Here are some areas of research: (1) The role of SIRT1 in transcriptional responses, particularly nuclear receptor mediated signaling; (2) The role of SIRT1 in metabolic diseases associated with aging; (3) The regulation of SIRT1's activity in response to various environmental, nutritional, and hormonal cues.
Xiaoling Li, Ph.D., heads the Metabolism, Genes, and Environment Group within the Laboratory of Signal Transduction (LST) of National Institute of Environmental Health Sciences (NIEHS). She received her Bachelor degree in Biochemistry from Peking University in China in 1994, her Master degree in Molecular Biology from Institute of Biophysics of Chinese Academy of Sciences in 1997, and her Ph.D. in Biological Chemistry from the Johns Hopkins School of Medicine in 2002. She was a Leukemia & Lymphoma Society postdoctoral fellow in the laboratory of Leonard Guarente at Massachusetts Institute of Technology before joining NIEHS in 2007.
Kazgan N, Metukuri MR, Purushotham A, Lu J, Rao A, Lee S, Pratt-Hyatt M, Lickteig A, Csanaky IL, Zhao Y, Dawson PA, Li X. Intestine-specific deletion of SIRT1 in mice impairs DCoH2-HNF-1α-FXR signaling and alters systemic bile acid homeostasis. Gastroenterology. 2014;146(4):1006-16.

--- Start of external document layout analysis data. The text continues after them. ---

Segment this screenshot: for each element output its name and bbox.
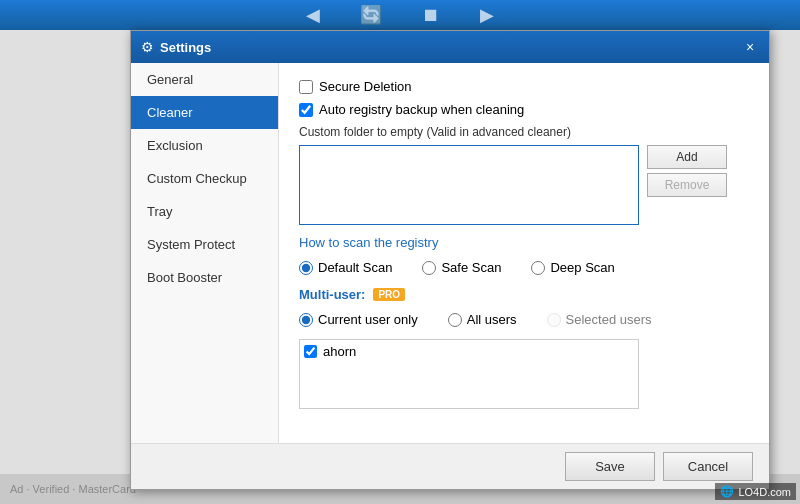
all-users-label: All users: [467, 312, 517, 327]
radio-current-user: Current user only: [299, 312, 418, 327]
custom-folder-label: Custom folder to empty (Valid in advance…: [299, 125, 749, 139]
current-user-radio[interactable]: [299, 313, 313, 327]
deep-scan-radio[interactable]: [531, 261, 545, 275]
dialog-title: Settings: [160, 40, 211, 55]
safe-scan-radio[interactable]: [422, 261, 436, 275]
user-mode-group: Current user only All users Selected use…: [299, 312, 749, 327]
sidebar-item-system-protect[interactable]: System Protect: [131, 228, 278, 261]
selected-users-label: Selected users: [566, 312, 652, 327]
default-scan-radio[interactable]: [299, 261, 313, 275]
watermark-text: LO4D.com: [738, 486, 791, 498]
watermark: 🌐 LO4D.com: [715, 483, 796, 500]
bg-nav-4: ▶: [480, 4, 494, 26]
close-button[interactable]: ×: [741, 38, 759, 56]
auto-registry-checkbox[interactable]: [299, 103, 313, 117]
safe-scan-label: Safe Scan: [441, 260, 501, 275]
radio-selected-users: Selected users: [547, 312, 652, 327]
sidebar: General Cleaner Exclusion Custom Checkup…: [131, 63, 279, 443]
radio-all-users: All users: [448, 312, 517, 327]
current-user-label: Current user only: [318, 312, 418, 327]
bg-nav-2: 🔄: [360, 4, 382, 26]
radio-deep-scan: Deep Scan: [531, 260, 614, 275]
secure-deletion-checkbox[interactable]: [299, 80, 313, 94]
secure-deletion-label: Secure Deletion: [319, 79, 412, 94]
users-list: ahorn: [299, 339, 639, 409]
sidebar-item-cleaner[interactable]: Cleaner: [131, 96, 278, 129]
multi-user-label: Multi-user:: [299, 287, 365, 302]
save-button[interactable]: Save: [565, 452, 655, 481]
auto-registry-row: Auto registry backup when cleaning: [299, 102, 749, 117]
bg-nav-1: ◀: [306, 4, 320, 26]
how-to-scan-link[interactable]: How to scan the registry: [299, 235, 749, 250]
bg-nav-3: ⏹: [422, 5, 440, 26]
sidebar-item-boot-booster[interactable]: Boot Booster: [131, 261, 278, 294]
scan-mode-group: Default Scan Safe Scan Deep Scan: [299, 260, 749, 275]
auto-registry-label: Auto registry backup when cleaning: [319, 102, 524, 117]
secure-deletion-row: Secure Deletion: [299, 79, 749, 94]
add-button[interactable]: Add: [647, 145, 727, 169]
remove-button[interactable]: Remove: [647, 173, 727, 197]
radio-default-scan: Default Scan: [299, 260, 392, 275]
users-list-item: ahorn: [304, 344, 634, 359]
radio-safe-scan: Safe Scan: [422, 260, 501, 275]
title-bar-left: ⚙ Settings: [141, 39, 211, 55]
deep-scan-label: Deep Scan: [550, 260, 614, 275]
settings-icon: ⚙: [141, 39, 154, 55]
content-panel: Secure Deletion Auto registry backup whe…: [279, 63, 769, 443]
sidebar-item-custom-checkup[interactable]: Custom Checkup: [131, 162, 278, 195]
user-ahorn-checkbox[interactable]: [304, 345, 317, 358]
folder-row: Add Remove: [299, 145, 749, 225]
user-ahorn-label: ahorn: [323, 344, 356, 359]
selected-users-radio[interactable]: [547, 313, 561, 327]
sidebar-item-exclusion[interactable]: Exclusion: [131, 129, 278, 162]
settings-dialog: ⚙ Settings × General Cleaner Exclusion C…: [130, 30, 770, 490]
multi-user-row: Multi-user: PRO: [299, 287, 749, 302]
sidebar-item-tray[interactable]: Tray: [131, 195, 278, 228]
title-bar: ⚙ Settings ×: [131, 31, 769, 63]
folder-buttons: Add Remove: [647, 145, 727, 225]
all-users-radio[interactable]: [448, 313, 462, 327]
background-topbar: ◀ 🔄 ⏹ ▶: [0, 0, 800, 30]
bottom-text: Ad · Verified · MasterCard: [10, 483, 136, 495]
sidebar-item-general[interactable]: General: [131, 63, 278, 96]
pro-badge: PRO: [373, 288, 405, 301]
dialog-footer: Save Cancel: [131, 443, 769, 489]
dialog-body: General Cleaner Exclusion Custom Checkup…: [131, 63, 769, 443]
cancel-button[interactable]: Cancel: [663, 452, 753, 481]
custom-folder-textarea[interactable]: [299, 145, 639, 225]
watermark-icon: 🌐: [720, 485, 734, 498]
default-scan-label: Default Scan: [318, 260, 392, 275]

Purushotham A, Xu Q, Lu J, Foley JF, Yan X, Kim DH, Kemper JK, Li X. Hepatic deletion of SIRT1 decreases hepatocyte nuclear factor 1α/farnesoid X receptor signaling and induces formation of cholesterol gallstones in mice. Mol Cell Biol. 2012;32(7):1226-36.

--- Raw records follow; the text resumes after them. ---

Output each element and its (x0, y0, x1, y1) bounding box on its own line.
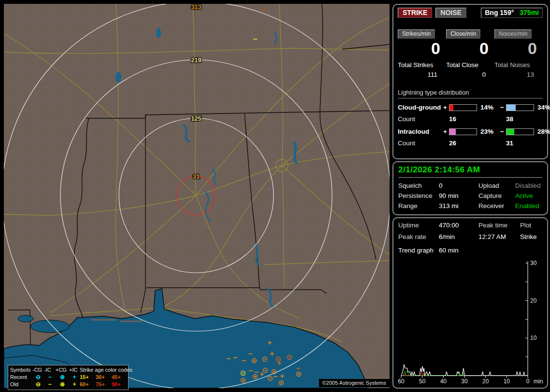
x-tick-label: 20 (482, 378, 489, 385)
x-tick-label: 10 (504, 378, 510, 385)
bearing-readout[interactable]: Bng 159° 375mi (481, 8, 543, 18)
age-code-45: 45+ (112, 374, 126, 381)
setting-value: 90 min (439, 192, 478, 199)
total-label: Total Strikes (398, 61, 446, 69)
noise-mode-button[interactable]: NOISE (435, 8, 466, 18)
y-tick-label: 30 (530, 260, 537, 266)
minus-sign: − (500, 128, 506, 135)
status-panel: 2/1/2026 2:14:56 AM Squelch0UploadDisabl… (392, 161, 548, 215)
strike-mode-button[interactable]: STRIKE (398, 8, 432, 18)
distribution-row-1: Intracloud+23%−28% (398, 128, 543, 135)
setting-state-value: Active (515, 192, 542, 199)
distribution-title: Lightning type distribution (398, 89, 543, 98)
rate-value: 0 (398, 40, 446, 57)
age-code-30: 30+ (96, 374, 112, 381)
distribution-rows: Cloud-ground+14%−34%Count1638Intracloud+… (398, 104, 543, 147)
minus-sign: − (500, 104, 506, 111)
setting-row-2: Range313 miReceiverEnabled (398, 202, 542, 210)
setting-label: Squelch (398, 182, 439, 189)
total-value: 111 (398, 71, 446, 78)
negative-share-bar (506, 128, 534, 135)
x-tick-label: 0 (526, 378, 530, 385)
distribution-count-row-1: Count2631 (398, 140, 543, 147)
negative-count-value: 31 (506, 140, 543, 147)
trend-graph: 6050403020100min102030 (394, 219, 547, 388)
negative-share-percent: 34% (535, 104, 550, 111)
setting-row-1: Persistence90 minCaptureActive (398, 192, 542, 199)
rate-value: 0 (446, 40, 494, 57)
range-ring-label-125: 125 (191, 115, 202, 122)
map-canvas: 31321912531 (4, 4, 390, 388)
y-tick-label: 10 (530, 335, 537, 341)
legend-header-pic: +IC (69, 366, 80, 374)
legend-old-label: Old (10, 381, 32, 388)
x-tick-label: 30 (461, 378, 468, 385)
positive-share-bar (449, 104, 477, 111)
positive-share-percent: 23% (478, 128, 500, 135)
trend-series-strikes (401, 364, 528, 376)
legend-header-age: Strike age color codes (80, 366, 126, 374)
count-label: Count (398, 115, 449, 123)
positive-count-value: 26 (449, 140, 506, 147)
negative-count-value: 38 (506, 115, 543, 123)
legend-header-symbols: Symbols (10, 366, 32, 374)
range-ring-label-31: 31 (193, 173, 200, 180)
rate-value: 0 (494, 40, 543, 57)
ic-plus-recent-icon: + (69, 374, 80, 381)
rate-label-button[interactable]: Close/min (446, 29, 480, 39)
negative-share-bar (506, 104, 534, 111)
positive-share-fill (449, 129, 456, 135)
setting-state-value: Enabled (515, 202, 542, 210)
plus-sign: + (443, 128, 449, 135)
lightning-map[interactable]: 31321912531 Symbols -CG -IC +CG +IC Stri… (4, 4, 390, 388)
legend-recent-label: Recent (10, 374, 32, 381)
setting-row-0: Squelch0UploadDisabled (398, 182, 542, 189)
x-axis-unit-label: min (534, 378, 543, 385)
positive-share-bar (449, 128, 477, 135)
rate-label-button[interactable]: Strikes/min (398, 29, 435, 39)
app-window: { "window": { "copyright": "©2005 Astrog… (0, 0, 550, 392)
setting-label: Receiver (478, 202, 515, 210)
rate-counter-2: Noises/min0Total Noises13 (494, 29, 543, 78)
setting-value: 313 mi (439, 202, 478, 210)
rate-label-button[interactable]: Noises/min (494, 29, 532, 39)
total-value: 13 (494, 71, 543, 78)
positive-share-fill (449, 105, 453, 111)
legend-header-ncg: -CG (32, 366, 44, 374)
copyright-text: ©2005 Astrogenic Systems (319, 379, 390, 387)
mode-button-row: STRIKE NOISE Bng 159° 375mi (398, 8, 543, 18)
y-tick-label: 20 (530, 297, 537, 304)
rate-counter-0: Strikes/min0Total Strikes111 (398, 29, 446, 78)
total-label: Total Noises (494, 61, 543, 69)
bearing-range-value: 375mi (520, 9, 539, 16)
count-label: Count (398, 140, 449, 147)
cg-minus-recent-icon: ⊖ (32, 374, 44, 381)
map-legend: Symbols -CG -IC +CG +IC Strike age color… (8, 365, 129, 390)
distribution-type-label: Cloud-ground (398, 104, 443, 111)
positive-count-value: 16 (449, 115, 506, 123)
rate-counters: Strikes/min0Total Strikes111Close/min0To… (398, 29, 543, 78)
range-ring-label-313: 313 (191, 4, 202, 11)
total-label: Total Close (446, 61, 494, 69)
info-panel: Uptime 470:00 Peak time Plot Peak rate 6… (392, 217, 548, 389)
ic-minus-recent-icon: − (44, 374, 56, 381)
rate-counter-1: Close/min0Total Close0 (446, 29, 494, 78)
receiver-settings: Squelch0UploadDisabledPersistence90 minC… (398, 182, 542, 210)
setting-label: Range (398, 202, 439, 210)
stats-panel: STRIKE NOISE Bng 159° 375mi Strikes/min0… (392, 4, 548, 159)
age-code-60: 60+ (80, 381, 96, 388)
negative-share-fill (507, 105, 516, 111)
setting-label: Persistence (398, 192, 439, 199)
clock-readout: 2/1/2026 2:14:56 AM (398, 165, 542, 175)
legend-header-pcg: +CG (56, 366, 69, 374)
x-tick-label: 60 (398, 378, 405, 385)
x-tick-label: 40 (440, 378, 447, 385)
setting-label: Capture (478, 192, 515, 199)
positive-share-percent: 14% (478, 104, 500, 111)
range-ring-label-219: 219 (191, 56, 202, 64)
setting-state-value: Disabled (515, 182, 542, 189)
setting-label: Upload (478, 182, 515, 189)
age-code-15: 15+ (80, 374, 96, 381)
negative-share-fill (507, 129, 514, 135)
negative-share-percent: 28% (535, 128, 550, 135)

Guo X, Williams JG, Schug TT, Li X. DYRK1A and DYRK3 promote cell survival through phosphorylation and activation of SIRT1. J Biol Chem. 2010;285(17):13223-32.
Purushotham A, Schug TT, Xu Q, Surapureddi S, Guo X, Li X. Hepatocyte-specific deletion of SIRT1 alters fatty acid metabolism and results in hepatic steatosis and inflammation. Cell Metab. 2009;9(4):327-38.
Tang S, Huang G, Fan W, Chen Y, Ward JM, Xu X, Xu Q, Kang A, McBurney MW, Fargo DC, Hu G, Baumgart-Vogt E, Zhao Y, Li X. SIRT1-mediated deacetylation of CRABPII regulates cellular retinoic acid signaling and modulates embryonic stem cell differentiation. Mol Cell. 2014;55(6):843-55.